Des fouilles archéologiques réalisés à l’étiage
L’été 2022 a aussi vu le début des fouilles archéologiques dans le lit de la Loire. Celles-ci font suite aux diagnostics archéologiques, prescrits par la direction régionale des affaires culturelles (DRAC), qui avaient conduit à des investigations sur une surface de 250 ha, menées de 2019 à 2021. Trois chantiers de fouilles ont été décidés suite à ces diagnostics, qui avaient fait apparaître des épaves de bateaux, des pêcheries ou encore des alignements de pieux, témoins d’une activité intense et d’aménagements humains très anciens sur le fleuve.

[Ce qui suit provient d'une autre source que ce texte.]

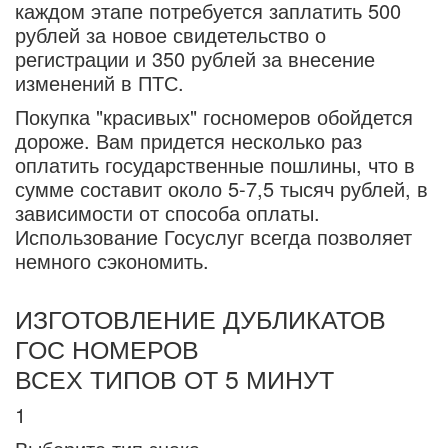
каждом этапе потребуется заплатить 500
рублей за новое свидетельство о
регистрации и 350 рублей за внесение
изменений в ПТС.
Покупка "красивых" госномеров обойдется
дороже. Вам придется несколько раз
оплатить государственные пошлины, что в
сумме составит около 5-7,5 тысяч рублей, в
зависимости от способа оплаты.
Использование Госуслуг всегда позволяет
немного сэкономить.
ИЗГОТОВЛЕНИЕ ДУБЛИКАТОВ
ГОС НОМЕРОВ
ВСЕХ ТИПОВ ОТ 5 МИНУТ
1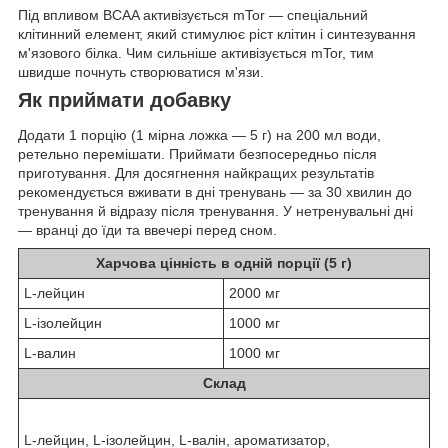
Під впливом BCAA активізується mTor — спеціальний
клітинний елемент, який стимулює ріст клітин і синтезування
м'язового білка. Чим сильніше активізується mTor, тим
швидше почнуть створюватися м'язи.
Як приймати добавку
Додати 1 порцію (1 мірна ложка — 5 г) на 200 мл води,
ретельно перемішати. Приймати безпосередньо після
приготування. Для досягнення найкращих результатів
рекомендується вживати в дні тренувань — за 30 хвилин до
тренування й відразу після тренування. У нетренувальні дні
— вранці до їди та ввечері перед сном.
Харчова цінність в одній порції (5 г)
L-лейцин
2000 мг
L-ізолейцин
1000 мг
L-валин
1000 мг
Склад
L-лейцин, L-ізолейцин, L-валін, ароматизатор,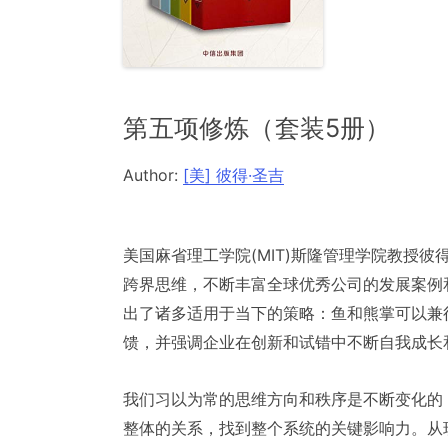
第五项修炼（套装5册）
Author:
[美] 彼得·圣吉
美国麻省理工学院(MIT)斯隆管理学院教授
跨界思维，不断丰富全球优秀公司的发展案例
出了诸多适用于当下的策略：鱼和熊掌可以兼
馈，并强调企业在创新和试错中不断自我成长
我们习以为常的思维方向和秩序是不断变化的
整体的关系，找到整个系统的关键影响力。从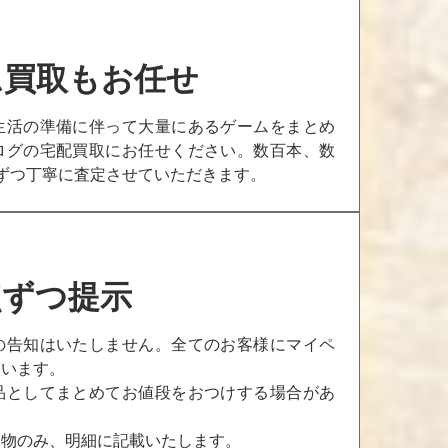
ム買取もお任せ
生活の準備に伴って大量にあるゲームをまとめ
ログの宅配買取にお任せください。数百本、数
ずつ丁寧に査定させていただきます。
点ずつ提示
の告知はいたしません。全てのお客様にマイペ
ています。
品としてまとめてお値段をおつけする場合があ
品物のみ、明細に記載いたします。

Les fouilles, réalisées par l’Institut national de recherches archéologiques préventives (INRAP), ont débuté le 16 août 2022, les trois chantiers étant menés de front. Un de ces chantiers est situé sur la commune de Mauges-sur-Loire. Les deux autres sur la commune d’Ancenis dont un, celui du site de l’île aux Moines, est déjà achevé.
« Les chantiers archéologiques pourront se terminer avant la fin de l’année, à condition que le niveau d’eau du fleuve reste bas », espère Séverine Gagnol. Dans le cas contraire, les fouilles devront reprendre à l’été 2023. Mais cela occasionnera un surcroît de travail pour les archéologues, les crues hivernales ayant perturbé leurs fouilles entre temps. Cela fait aussi peser un risque de retard sur le chantier de rééquilibrage du lit de la Loire.
Les trois chantiers ont déjà amené des « résultats intéressants pour les archéologues », indique Séverine Gagnol. « Cela remet en mémoire le passé très actif de la Loire, aménagée par l’homme depuis longtemps et foisonnante d’activité jusqu’au XIXe siècle ».